Résumés
- Type de publication : Article de collectif
- Collectif : Expériences rhétoriques. Mélanges offerts au professeur Francis Goyet
- Pages : 439 à 447
- Collection : Rencontres, n° 465
Résumés
Christiane Deloince-Louette et Christine Noille, « Avant-propos. Que faire de la rhétorique ? »
Fondateur de l’équipe RARE (Rhétorique de l’Antiquité à la Révolution), Francis Goyet a fédéré chercheurs et étudiants de l’université Grenoble Alpes autour d’un programme de recherche commun (étudier l’immense corpus des commentaires rhétoriques de l’Ancien régime), articulant ainsi magnifiquement l’aventure collective et l’œuvre personnelle, du Sublime du lieu commun (1996) au Regard rhétorique de 2017.
Olivier Millet, « Traduction de la préface de Philippe Melanchthon à ses Opera (Bâle, 1541) »
L’article propose une traduction française d’un texte peu connu de Philippe Melanchthon (préface de ses Opera, 1541) avec un commentaire introductif. C’est à la fois une biographie intellectuelle de l’auteur, connu pour sa doctrine nouvelle des lieux communs propres à chaque discipline académique, une revue critique de certaines de ses productions passées, et un discours testamentaire dans le cadre de la confessionnalisation religieuse alors en cours en Europe.

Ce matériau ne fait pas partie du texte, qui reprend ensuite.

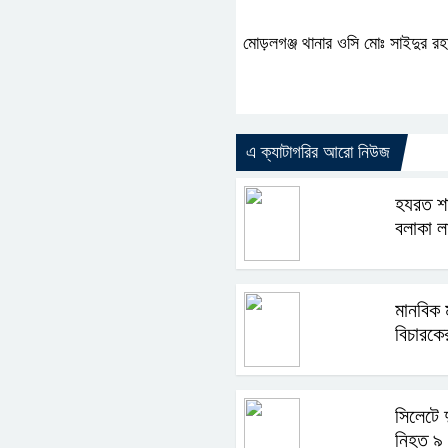
মোড়লগঞ্জ থানার ওসি মোঃ সাইদুর রহ
এ ক্যাটাগরির আরো নিউজ
হযরত শা
বলাকা ল
মানবিক 
বিচারকে
সিলেটে দ
নিহত ৯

Claude La Charité, « Les Concions et Harengues de Tite Live (1567) de Jean de Amelin dans la bibliothèque de Henri de Valois »
Cette étude porte sur la présence des Concions et Harengues de Tite Live (Paris, Michel Vascosan, 1567) dans la bibliothèque d’Henri III, en mettant en relation ce recueil de morceaux choisis tirés de l’historien romain avec la pratique de l’éloquence royale et la manière dont ce conciones a pu préparer la formation rhétorique du futur Henri III, voire la compléter a posteriori par la lecture réitérée d’un livre possédé du temps où Henri de Valois avait déjà pour précepteur Jacques Amyot.
440Delphine Denis, « Machines à réécrire. Les trois rhétoriques de Richesource (1667-1681) »
Professeur de rhétorique, Richesource propose, en complément de la première rhétorique – celle des préceptes légués par l’antiquité –, une deuxième puis une troisième rhétoriques. L’une constitue la « critique rectifiante » d’un texte lu de près, l’autre une opération de « plagianisme » appuyée sur une série de manipulations linguistiques du texte-source. Dans les deux cas, les exercices pratiqués forment une efficace machine à ré-écrire, une fois achevé le temps de la lecture active.
Kees Meerhoff, « Le persiflage enseigné en classe de rhétorique (L’Orator Belgico-Latinus, 1701) »
Imprimé à Amsterdam en 1701, l’Orator Belgico-Latinus est l’œuvre d’un professeur qui enseigne la rhétorique à Rotterdam. Il est la traduction du chapitre premier du Politischer Redner de Christian Weise. Dans le traité allemand et sa version hollandaise, une attention marquée est prêtée à l’apprentissage de l’expression « piquante », s’inspirant de la pédagogie des jésuites développée dans les pays méridionaux pour enseigner dans leurs pays protestants l’art subtil des argutiae.
Pierre Vesperini, « Subjectivités antiques, subjectivités modernes. Autoschediasma en l’honneur de Francis Goyet »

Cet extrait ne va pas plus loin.